- What you will do: The output is the lines below from the one with "This screenshot has width=262, height=2576." through the one with "Task: Click on the トップページ", both included, printed exactly and with no other line.
(Records supplied begins)
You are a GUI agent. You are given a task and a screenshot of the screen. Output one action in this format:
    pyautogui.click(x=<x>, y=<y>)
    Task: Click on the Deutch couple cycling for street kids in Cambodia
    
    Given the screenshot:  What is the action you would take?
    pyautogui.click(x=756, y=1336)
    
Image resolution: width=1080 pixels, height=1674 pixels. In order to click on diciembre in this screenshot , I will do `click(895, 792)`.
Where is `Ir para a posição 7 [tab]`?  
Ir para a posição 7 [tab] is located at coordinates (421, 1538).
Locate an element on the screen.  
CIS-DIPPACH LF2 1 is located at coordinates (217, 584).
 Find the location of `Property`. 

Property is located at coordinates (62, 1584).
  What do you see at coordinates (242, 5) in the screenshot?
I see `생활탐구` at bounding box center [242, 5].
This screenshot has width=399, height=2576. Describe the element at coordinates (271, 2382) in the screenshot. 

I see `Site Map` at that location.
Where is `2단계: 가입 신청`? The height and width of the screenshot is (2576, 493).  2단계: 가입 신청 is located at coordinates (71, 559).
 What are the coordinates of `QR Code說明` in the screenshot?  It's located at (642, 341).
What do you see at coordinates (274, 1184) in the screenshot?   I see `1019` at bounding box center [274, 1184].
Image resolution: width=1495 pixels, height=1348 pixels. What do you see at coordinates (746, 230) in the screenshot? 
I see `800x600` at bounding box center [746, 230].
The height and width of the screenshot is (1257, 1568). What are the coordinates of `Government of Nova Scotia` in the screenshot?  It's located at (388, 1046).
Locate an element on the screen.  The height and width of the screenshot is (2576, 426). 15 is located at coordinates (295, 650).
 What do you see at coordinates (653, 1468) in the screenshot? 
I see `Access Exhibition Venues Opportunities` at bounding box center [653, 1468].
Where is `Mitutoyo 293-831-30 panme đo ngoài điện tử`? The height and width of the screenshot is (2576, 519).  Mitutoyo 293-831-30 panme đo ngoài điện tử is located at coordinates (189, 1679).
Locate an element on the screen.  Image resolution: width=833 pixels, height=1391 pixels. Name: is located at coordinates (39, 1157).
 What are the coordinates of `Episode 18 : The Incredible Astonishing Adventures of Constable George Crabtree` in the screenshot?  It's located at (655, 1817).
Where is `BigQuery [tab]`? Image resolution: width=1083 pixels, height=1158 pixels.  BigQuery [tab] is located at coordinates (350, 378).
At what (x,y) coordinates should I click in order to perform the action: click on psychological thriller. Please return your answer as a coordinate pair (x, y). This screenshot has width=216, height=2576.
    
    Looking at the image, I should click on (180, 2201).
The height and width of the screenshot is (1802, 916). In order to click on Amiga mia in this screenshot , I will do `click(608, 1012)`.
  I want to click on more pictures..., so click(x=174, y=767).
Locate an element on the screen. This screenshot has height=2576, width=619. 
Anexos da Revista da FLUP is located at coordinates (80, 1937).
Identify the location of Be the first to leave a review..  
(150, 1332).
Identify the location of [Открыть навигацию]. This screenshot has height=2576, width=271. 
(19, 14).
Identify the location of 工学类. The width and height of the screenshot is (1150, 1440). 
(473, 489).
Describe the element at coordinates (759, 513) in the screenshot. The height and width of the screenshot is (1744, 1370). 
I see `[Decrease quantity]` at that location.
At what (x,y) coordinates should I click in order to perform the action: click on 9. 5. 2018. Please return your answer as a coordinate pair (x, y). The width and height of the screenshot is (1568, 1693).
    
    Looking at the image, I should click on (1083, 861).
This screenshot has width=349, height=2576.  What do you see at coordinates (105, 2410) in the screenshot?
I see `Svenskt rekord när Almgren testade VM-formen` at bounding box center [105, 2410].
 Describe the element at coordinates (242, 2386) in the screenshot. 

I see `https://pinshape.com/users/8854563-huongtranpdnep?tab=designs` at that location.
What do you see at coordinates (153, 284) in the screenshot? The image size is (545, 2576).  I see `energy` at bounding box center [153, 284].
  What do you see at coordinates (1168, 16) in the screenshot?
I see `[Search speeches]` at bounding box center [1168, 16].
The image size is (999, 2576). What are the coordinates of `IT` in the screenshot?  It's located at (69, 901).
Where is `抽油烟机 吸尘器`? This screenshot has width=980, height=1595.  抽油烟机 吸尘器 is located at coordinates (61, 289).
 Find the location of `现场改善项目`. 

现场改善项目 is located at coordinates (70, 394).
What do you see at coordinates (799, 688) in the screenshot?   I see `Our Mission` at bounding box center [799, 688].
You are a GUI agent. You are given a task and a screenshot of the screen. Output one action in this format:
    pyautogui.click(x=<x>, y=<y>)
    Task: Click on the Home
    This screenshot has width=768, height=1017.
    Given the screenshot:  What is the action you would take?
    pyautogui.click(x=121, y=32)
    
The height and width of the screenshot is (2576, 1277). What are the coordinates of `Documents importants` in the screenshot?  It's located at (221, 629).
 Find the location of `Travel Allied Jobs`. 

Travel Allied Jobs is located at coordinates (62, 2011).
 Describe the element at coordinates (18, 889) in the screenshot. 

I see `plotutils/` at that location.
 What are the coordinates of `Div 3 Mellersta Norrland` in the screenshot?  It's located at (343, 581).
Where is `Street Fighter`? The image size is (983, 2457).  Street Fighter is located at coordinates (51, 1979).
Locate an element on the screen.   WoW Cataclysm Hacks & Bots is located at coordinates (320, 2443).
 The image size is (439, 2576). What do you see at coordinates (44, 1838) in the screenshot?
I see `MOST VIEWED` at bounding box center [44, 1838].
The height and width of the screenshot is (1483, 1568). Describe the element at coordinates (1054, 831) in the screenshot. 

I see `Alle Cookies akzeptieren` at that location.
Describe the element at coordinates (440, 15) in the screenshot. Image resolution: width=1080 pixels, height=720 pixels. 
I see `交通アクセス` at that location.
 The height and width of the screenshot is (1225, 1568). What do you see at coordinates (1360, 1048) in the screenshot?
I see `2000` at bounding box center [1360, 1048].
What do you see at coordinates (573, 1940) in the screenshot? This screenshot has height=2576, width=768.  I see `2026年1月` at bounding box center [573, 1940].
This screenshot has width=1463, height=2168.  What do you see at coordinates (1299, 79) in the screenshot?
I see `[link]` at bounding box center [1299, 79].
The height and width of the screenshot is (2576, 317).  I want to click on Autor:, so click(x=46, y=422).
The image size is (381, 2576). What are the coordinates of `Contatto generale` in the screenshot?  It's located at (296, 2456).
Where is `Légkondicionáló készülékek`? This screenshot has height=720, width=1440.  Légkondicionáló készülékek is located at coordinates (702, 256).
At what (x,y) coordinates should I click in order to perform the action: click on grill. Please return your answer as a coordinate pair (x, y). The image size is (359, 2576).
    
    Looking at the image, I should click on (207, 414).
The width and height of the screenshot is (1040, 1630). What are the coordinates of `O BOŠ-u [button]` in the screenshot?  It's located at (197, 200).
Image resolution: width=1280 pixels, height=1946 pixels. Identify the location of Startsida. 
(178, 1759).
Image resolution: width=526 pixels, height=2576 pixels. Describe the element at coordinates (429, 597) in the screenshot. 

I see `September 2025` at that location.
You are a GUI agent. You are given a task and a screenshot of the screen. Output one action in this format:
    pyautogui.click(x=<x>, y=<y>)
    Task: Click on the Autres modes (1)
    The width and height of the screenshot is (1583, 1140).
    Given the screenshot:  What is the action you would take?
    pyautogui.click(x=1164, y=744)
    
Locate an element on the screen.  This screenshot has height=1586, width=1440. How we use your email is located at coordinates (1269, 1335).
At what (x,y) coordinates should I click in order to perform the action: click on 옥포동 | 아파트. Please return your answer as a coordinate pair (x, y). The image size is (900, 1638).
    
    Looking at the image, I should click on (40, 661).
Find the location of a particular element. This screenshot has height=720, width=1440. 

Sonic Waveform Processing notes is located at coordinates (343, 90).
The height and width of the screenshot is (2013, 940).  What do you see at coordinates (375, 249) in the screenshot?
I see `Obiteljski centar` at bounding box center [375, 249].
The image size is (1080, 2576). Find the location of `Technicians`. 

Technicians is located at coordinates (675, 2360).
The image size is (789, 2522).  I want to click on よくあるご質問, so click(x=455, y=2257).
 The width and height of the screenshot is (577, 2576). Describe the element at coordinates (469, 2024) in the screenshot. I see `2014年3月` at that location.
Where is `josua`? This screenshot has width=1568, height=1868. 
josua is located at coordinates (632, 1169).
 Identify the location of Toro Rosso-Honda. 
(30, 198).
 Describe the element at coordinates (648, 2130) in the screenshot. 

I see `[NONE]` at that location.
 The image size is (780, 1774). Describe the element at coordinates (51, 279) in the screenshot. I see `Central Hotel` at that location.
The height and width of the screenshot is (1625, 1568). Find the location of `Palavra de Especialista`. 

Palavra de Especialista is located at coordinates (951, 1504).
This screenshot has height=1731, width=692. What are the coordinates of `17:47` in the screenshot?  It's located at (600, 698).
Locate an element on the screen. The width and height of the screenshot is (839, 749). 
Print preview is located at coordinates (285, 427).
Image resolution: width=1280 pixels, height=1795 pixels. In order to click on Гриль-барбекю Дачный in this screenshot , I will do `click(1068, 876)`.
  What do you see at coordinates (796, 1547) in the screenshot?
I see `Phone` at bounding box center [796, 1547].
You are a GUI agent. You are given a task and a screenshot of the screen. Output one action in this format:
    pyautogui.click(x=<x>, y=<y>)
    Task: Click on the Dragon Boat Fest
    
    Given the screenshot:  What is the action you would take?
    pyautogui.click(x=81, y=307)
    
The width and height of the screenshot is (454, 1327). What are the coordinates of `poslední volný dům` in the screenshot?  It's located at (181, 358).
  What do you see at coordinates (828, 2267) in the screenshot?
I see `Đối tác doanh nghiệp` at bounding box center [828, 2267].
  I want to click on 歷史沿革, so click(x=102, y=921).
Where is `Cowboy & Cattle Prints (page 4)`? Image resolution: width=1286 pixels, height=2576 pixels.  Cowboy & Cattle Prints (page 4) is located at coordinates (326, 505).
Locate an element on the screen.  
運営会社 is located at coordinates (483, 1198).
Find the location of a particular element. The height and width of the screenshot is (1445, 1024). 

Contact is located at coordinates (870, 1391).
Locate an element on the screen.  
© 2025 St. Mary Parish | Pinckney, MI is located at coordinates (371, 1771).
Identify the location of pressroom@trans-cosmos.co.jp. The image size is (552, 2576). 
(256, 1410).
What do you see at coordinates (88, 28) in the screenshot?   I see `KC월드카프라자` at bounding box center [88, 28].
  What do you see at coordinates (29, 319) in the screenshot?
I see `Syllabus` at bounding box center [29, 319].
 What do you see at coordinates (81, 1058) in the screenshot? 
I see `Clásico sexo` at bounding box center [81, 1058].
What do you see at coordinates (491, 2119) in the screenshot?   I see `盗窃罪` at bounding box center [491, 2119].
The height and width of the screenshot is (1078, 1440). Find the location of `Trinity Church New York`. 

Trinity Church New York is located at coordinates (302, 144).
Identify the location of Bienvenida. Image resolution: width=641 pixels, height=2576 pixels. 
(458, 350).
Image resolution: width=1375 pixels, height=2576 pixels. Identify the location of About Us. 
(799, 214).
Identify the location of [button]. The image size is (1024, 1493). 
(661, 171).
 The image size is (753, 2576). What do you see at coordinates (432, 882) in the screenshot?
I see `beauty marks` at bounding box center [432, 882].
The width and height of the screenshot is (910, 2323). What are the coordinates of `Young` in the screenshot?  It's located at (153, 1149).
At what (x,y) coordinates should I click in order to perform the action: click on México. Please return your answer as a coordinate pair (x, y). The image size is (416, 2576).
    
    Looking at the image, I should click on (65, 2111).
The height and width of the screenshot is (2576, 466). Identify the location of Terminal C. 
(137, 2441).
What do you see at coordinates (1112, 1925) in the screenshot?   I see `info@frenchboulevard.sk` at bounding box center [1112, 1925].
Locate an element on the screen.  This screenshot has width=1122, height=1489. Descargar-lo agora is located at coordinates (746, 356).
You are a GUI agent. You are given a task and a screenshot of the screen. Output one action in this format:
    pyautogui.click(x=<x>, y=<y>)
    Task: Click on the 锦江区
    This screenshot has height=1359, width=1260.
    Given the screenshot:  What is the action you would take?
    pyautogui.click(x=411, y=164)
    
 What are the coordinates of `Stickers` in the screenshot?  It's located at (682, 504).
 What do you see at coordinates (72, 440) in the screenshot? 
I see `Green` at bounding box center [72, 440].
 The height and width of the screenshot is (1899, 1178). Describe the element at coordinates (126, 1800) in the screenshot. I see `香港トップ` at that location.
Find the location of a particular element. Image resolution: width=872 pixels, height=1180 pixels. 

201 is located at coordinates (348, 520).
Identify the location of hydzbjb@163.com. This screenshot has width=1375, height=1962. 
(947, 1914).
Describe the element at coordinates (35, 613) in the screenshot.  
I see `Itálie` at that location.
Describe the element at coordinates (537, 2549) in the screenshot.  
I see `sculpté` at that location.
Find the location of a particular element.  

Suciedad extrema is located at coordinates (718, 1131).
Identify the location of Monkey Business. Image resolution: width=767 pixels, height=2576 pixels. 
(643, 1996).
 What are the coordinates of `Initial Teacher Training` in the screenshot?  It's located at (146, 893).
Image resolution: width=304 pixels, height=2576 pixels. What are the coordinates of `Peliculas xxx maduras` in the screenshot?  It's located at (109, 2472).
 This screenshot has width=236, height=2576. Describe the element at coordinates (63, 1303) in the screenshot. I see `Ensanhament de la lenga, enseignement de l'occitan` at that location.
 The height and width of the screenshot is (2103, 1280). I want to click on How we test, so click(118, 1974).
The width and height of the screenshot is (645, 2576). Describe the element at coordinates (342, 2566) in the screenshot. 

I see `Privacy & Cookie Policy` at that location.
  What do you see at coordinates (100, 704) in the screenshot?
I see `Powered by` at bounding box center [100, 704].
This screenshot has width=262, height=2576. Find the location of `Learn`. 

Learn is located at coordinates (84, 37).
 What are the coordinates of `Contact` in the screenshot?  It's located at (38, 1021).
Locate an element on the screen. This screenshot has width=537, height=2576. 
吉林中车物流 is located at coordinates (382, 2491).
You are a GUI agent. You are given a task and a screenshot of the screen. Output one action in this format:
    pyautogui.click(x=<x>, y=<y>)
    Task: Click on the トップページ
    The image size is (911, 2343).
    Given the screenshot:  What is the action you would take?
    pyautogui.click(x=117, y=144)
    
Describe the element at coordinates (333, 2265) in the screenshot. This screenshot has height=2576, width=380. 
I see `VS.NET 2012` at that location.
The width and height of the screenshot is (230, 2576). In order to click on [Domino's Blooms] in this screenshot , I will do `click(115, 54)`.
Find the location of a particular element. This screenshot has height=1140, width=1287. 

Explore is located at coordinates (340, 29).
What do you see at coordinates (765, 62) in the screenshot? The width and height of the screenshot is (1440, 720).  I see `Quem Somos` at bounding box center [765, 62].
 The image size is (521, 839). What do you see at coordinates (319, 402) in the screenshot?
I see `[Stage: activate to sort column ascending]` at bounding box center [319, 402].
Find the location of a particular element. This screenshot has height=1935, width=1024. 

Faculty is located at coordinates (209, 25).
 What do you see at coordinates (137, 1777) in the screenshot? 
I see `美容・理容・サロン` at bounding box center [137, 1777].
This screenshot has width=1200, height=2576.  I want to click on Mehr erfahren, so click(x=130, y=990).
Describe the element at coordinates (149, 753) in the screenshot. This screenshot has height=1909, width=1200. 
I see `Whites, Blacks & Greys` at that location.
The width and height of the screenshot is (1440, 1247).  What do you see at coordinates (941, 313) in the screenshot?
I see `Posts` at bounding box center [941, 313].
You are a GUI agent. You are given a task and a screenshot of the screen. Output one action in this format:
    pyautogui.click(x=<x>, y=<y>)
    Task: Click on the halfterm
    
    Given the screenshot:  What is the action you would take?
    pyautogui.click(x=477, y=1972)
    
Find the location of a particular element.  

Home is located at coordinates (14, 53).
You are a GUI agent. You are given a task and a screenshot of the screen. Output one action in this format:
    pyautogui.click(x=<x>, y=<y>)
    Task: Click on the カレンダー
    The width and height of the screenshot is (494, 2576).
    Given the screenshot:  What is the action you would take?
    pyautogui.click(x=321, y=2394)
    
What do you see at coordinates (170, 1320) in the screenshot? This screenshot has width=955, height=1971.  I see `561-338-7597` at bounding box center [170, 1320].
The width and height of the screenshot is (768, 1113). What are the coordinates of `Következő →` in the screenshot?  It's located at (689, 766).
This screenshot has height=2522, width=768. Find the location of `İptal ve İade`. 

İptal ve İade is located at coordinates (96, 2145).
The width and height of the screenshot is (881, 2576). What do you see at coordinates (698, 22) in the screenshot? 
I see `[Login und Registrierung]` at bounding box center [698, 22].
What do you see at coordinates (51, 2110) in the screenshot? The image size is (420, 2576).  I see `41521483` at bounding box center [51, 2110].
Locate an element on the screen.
(Records supplied ends)
- Expected output:
This screenshot has width=262, height=2576. Find the location of `Learn`. 

Learn is located at coordinates (84, 37).
 What are the coordinates of `Contact` in the screenshot?  It's located at (38, 1021).
Locate an element on the screen. This screenshot has width=537, height=2576. 
吉林中车物流 is located at coordinates (382, 2491).
You are a GUI agent. You are given a task and a screenshot of the screen. Output one action in this format:
    pyautogui.click(x=<x>, y=<y>)
    Task: Click on the トップページ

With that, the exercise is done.